# [Task requirements]
Return all entries verbatim; skip any pictures.

# [Stored data]
↓

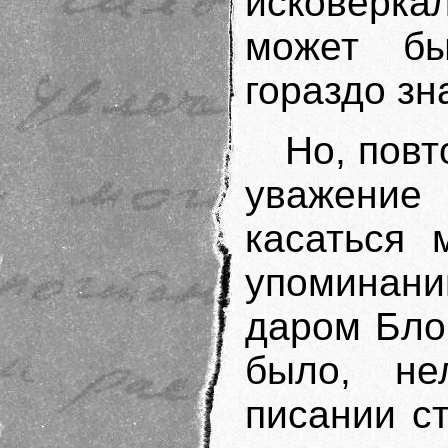
исковерка
может бы
гораздо зн
Но, повт
уважение
касаться 
упоминани
даром Блок
было, не
писании ст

↑

# [Solution to the exercise]
исковерка
может бы
гораздо зн
Но, повт
уважение
касаться 
упоминани
даром Блок
было, не
писании ст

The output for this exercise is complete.